Concrete Autoencoders: Differentiable Feature Selection and Reconstruction
Proceedings of the 36th International Conference on Machine Learning, PMLR 97:444-453, 2019.
We introduce the concrete autoencoder, an end-to-end differentiable method for global feature selection, which efficiently identifies a subset of the most informative features and simultaneously learns a neural network to reconstruct the input data from the selected features. Our method is unsupervised, and is based on using a concrete selector layer as the encoder and using a standard neural network as the decoder. During the training phase, the temperature of the concrete selector layer is gradually decreased, which encourages a user-specified number of discrete features to be learned; during test time, the selected features can be used with the decoder network to reconstruct the remaining input features.
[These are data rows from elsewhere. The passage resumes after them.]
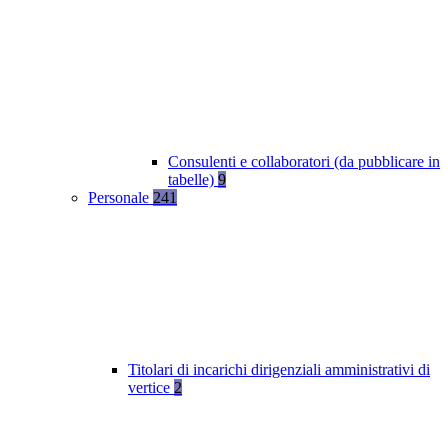
Consulenti e collaboratori (da pubblicare in
tabelle)
9
Personale
241
Titolari di incarichi dirigenziali amministrativi di
vertice
2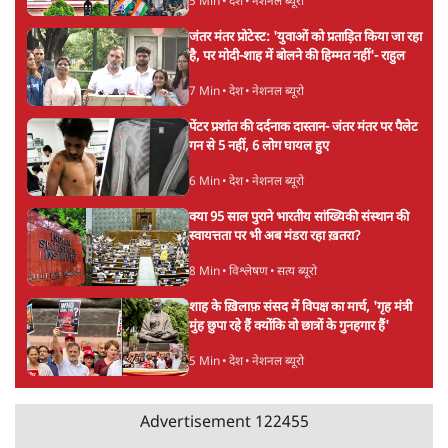
6 Min
•
देश
Advertisement
अतीक अहमद के बेटे अबान अहमद की सड़क हादसे
में मौत, जेल में बंद भाई से मिलने जा रहे थे
5 Min
•
उत्तर प्रदेश
उलटबांसीः राष्ट्र के चरित्र की मरम्मत जारी है
11 Min
•
व्यंग्य/उलटबाँसी
'अमित शाह के संसद में आने पर विचार करे सरकार':
राज्यसभा सभापति ने केंद्र से कहा
5 Min
•
देश
Advertisement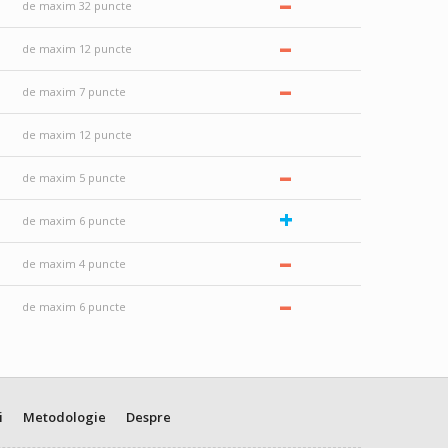
–
de maxim 32 puncte
–
de maxim 12 puncte
–
de maxim 7 puncte
de maxim 12 puncte
–
de maxim 5 puncte
+
de maxim 6 puncte
–
de maxim 4 puncte
–
de maxim 6 puncte
i
Metodologie
Despre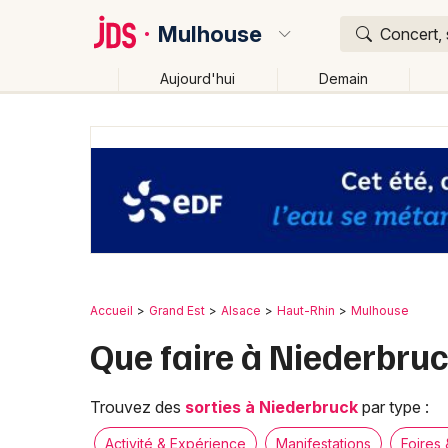
Mulhouse
Concert, 
Aujourd'hui
Demain
Quoi ?
Où ?
Mulhouse et alentours
Haut-Rhin (68)
Alsace
Changer de lieu
Accueil
Grand Est
Alsace
Haut-Rhin
Mulhouse
Que faire à Niederbruc
Trouvez des
sorties à Niederbruck
par type :
Activité & Expérience
Manifestations
Foires 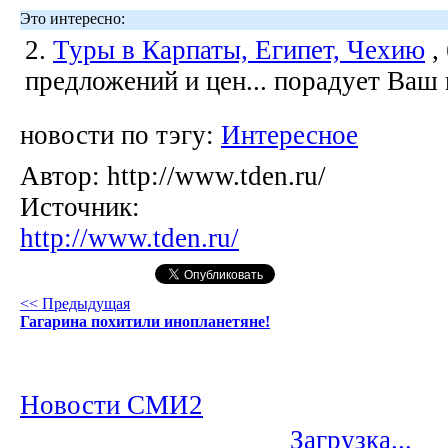
Это интересно:
2.
Туры в Карпаты, Египет, Чехию
,
предложений и цен... порадует Ваш
новости по тэгу:
Интересное
Автор:
http://www.tden.ru/
Источник:
http://www.tden.ru/
<< Предыдущая
Гагарина похитили инопланетяне!
Новости СМИ2
Загрузка...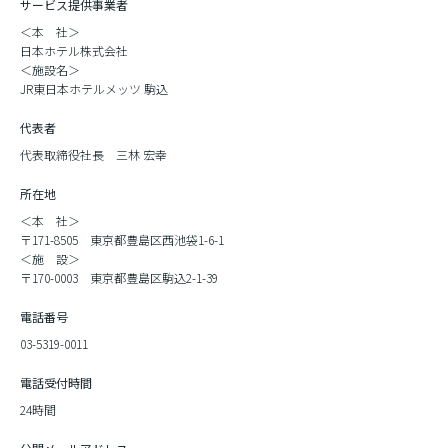
サービス提供事業者
＜本 社＞
日本ホテル株式会社
＜施設名＞
JR東日本ホテルメッツ 駒込
代表者
代表取締役社長 三林 宏幸
所在地
＜本 社＞
〒171-8505 東京都豊島区西池袋1-6-1
＜施 設＞
〒170-0003 東京都豊島区駒込2-1-39
電話番号
03-5319-0011
電話受付時間
24時間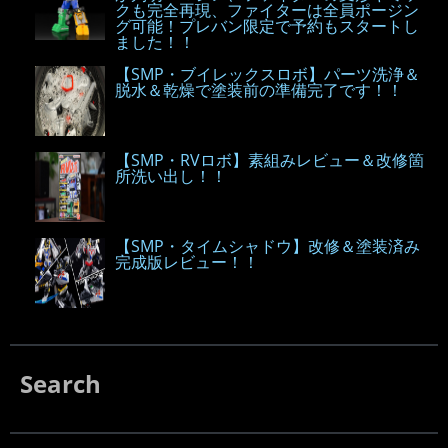
クも完全再現、ファイターは全員ポージン
グ可能！プレバン限定で予約もスタートし
ました！！
【SMP・ブイレックスロボ】パーツ洗浄＆
脱水＆乾燥で塗装前の準備完了です！！
【SMP・RVロボ】素組みレビュー＆改修箇
所洗い出し！！
【SMP・タイムシャドウ】改修＆塗装済み
完成版レビュー！！
Search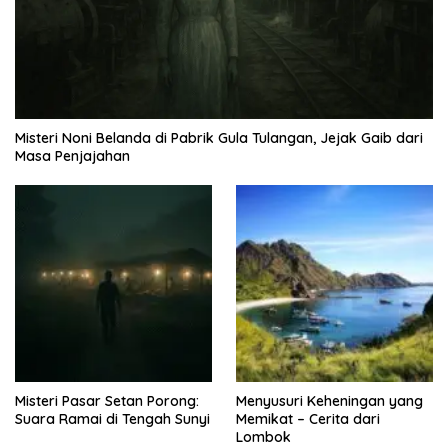
Misteri Noni Belanda di Pabrik Gula Tulangan, Jejak Gaib dari
Masa Penjajahan
Misteri Pasar Setan Porong:
Menyusuri Keheningan yang
Suara Ramai di Tengah Sunyi
Memikat – Cerita dari
Lombok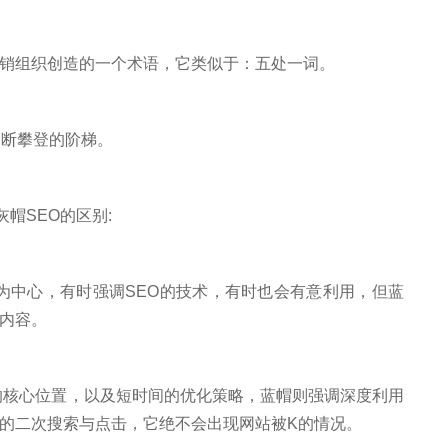
组织创造的一个术语，它类似于：五处一词。
断攀登的阶梯。
、灰帽SEO的区别:
为中心，有时强调SEO的技术，有时也会有意利用，但蓝
内容。
的核心位置，以及短时间的优化策略，蓝帽则强调深度利用
的二次搜索与点击，它绝不会出现网站被K的情况。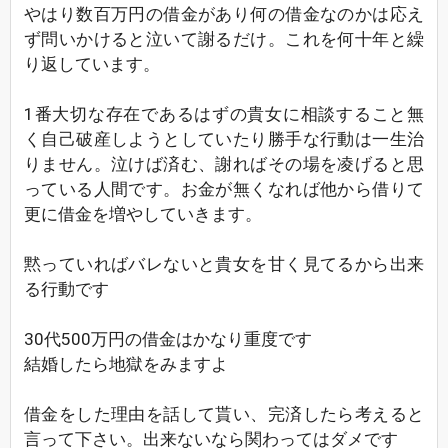
やはり数百万円の借金があり何の借金なのかは応え
ず問いかけると泣いて謝るだけ。これを何十年と繰
り返しています。
1番大切な存在であるはずの貴女に相談すること無
く自己破産しようとしていたり勝手な行動は一生治
りません。泣けば済む、謝ればその場を凌げると思
っている人間です。お金が無くなれば他から借りて
更に借金を増やしていきます。
黙っていればバレないと貴女を甘く見てるから出来
る行動です
30代500万円の借金はかなり重度です
結婚したら地獄をみますよ
借金をした理由を話して貰い、完済したら考えると
言って下さい。出来ないなら関わってはダメです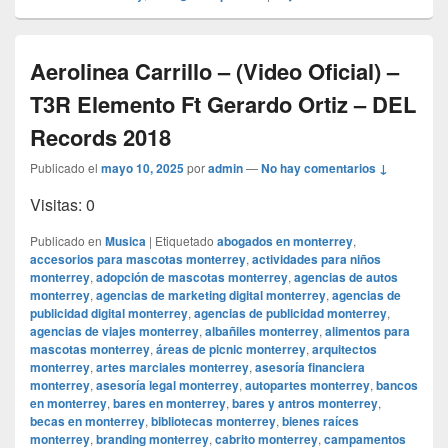
Aerolinea Carrillo – (Video Oficial) –
T3R Elemento Ft Gerardo Ortiz – DEL
Records 2018
Publicado el
mayo 10, 2025
por
admin
—
No hay comentarios ↓
Visitas: 0
Publicado en
Musica
|
Etiquetado
abogados en monterrey
,
accesorios para mascotas monterrey
,
actividades para niños
monterrey
,
adopción de mascotas monterrey
,
agencias de autos
monterrey
,
agencias de marketing digital monterrey
,
agencias de
publicidad digital monterrey
,
agencias de publicidad monterrey
,
agencias de viajes monterrey
,
albañiles monterrey
,
alimentos para
mascotas monterrey
,
áreas de picnic monterrey
,
arquitectos
monterrey
,
artes marciales monterrey
,
asesoría financiera
monterrey
,
asesoría legal monterrey
,
autopartes monterrey
,
bancos
en monterrey
,
bares en monterrey
,
bares y antros monterrey
,
becas en monterrey
,
bibliotecas monterrey
,
bienes raíces
monterrey
,
branding monterrey
,
cabrito monterrey
,
campamentos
We evaluate concrete autoencoders on a variety of datasets, where they significantly outperform state-of-the-art methods for feature selection and data reconstruction. In particular, on a large-scale gene expression dataset, the concrete autoencoder selects a small subset of genes whose expression levels can be used to impute the expression levels of the remaining genes; in doing so, it improves on the current widely-used expert-curated L1000 landmark genes, potentially reducing measurement costs by 20%. The concrete autoencoder can be implemented by adding just a few lines of code to a standard autoencoder, and the code for the algorithm and experiments is publicly available.